● Exercise description:
Work out how many lines in the records contain the word "Reisende", and give that number alone.

● Data extract:
——————

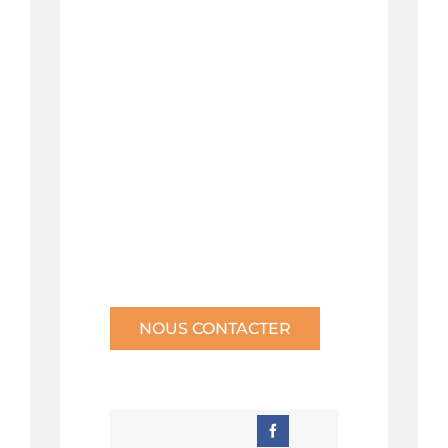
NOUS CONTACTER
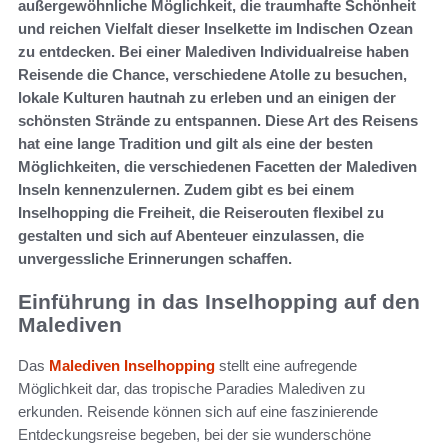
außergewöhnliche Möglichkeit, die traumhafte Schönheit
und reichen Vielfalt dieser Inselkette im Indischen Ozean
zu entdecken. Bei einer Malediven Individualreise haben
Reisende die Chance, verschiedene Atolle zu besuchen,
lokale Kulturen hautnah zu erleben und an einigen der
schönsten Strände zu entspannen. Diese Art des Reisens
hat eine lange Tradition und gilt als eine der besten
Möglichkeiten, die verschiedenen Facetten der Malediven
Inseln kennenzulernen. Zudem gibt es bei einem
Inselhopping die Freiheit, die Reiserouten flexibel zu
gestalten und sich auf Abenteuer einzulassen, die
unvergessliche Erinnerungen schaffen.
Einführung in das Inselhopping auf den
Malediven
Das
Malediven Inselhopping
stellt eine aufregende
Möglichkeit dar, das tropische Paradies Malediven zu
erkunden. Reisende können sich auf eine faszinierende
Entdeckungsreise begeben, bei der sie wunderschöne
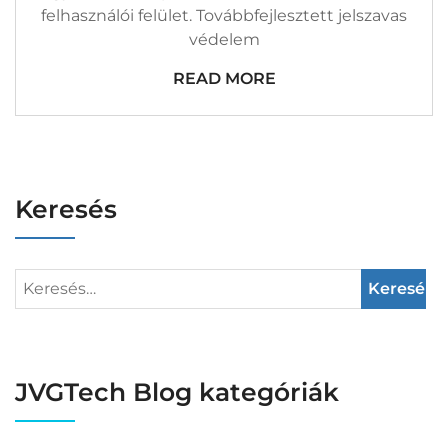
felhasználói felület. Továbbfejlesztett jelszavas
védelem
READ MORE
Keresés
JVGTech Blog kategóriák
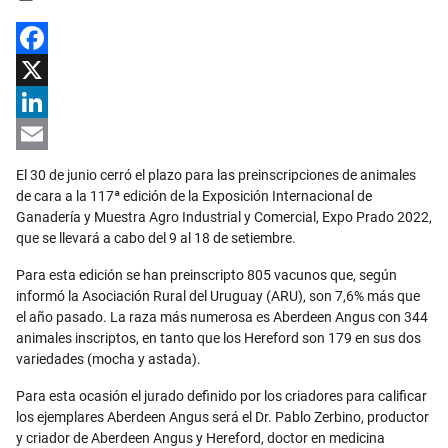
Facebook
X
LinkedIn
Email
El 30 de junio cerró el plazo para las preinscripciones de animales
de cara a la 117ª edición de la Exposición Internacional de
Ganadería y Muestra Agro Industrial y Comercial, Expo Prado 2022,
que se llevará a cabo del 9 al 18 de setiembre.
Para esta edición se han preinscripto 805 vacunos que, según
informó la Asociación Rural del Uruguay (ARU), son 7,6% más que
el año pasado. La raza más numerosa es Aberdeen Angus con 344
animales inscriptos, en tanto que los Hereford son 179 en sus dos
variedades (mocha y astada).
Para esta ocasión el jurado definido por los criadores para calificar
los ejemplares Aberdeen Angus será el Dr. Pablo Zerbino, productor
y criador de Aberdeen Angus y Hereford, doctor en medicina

——————

● Answer box:
2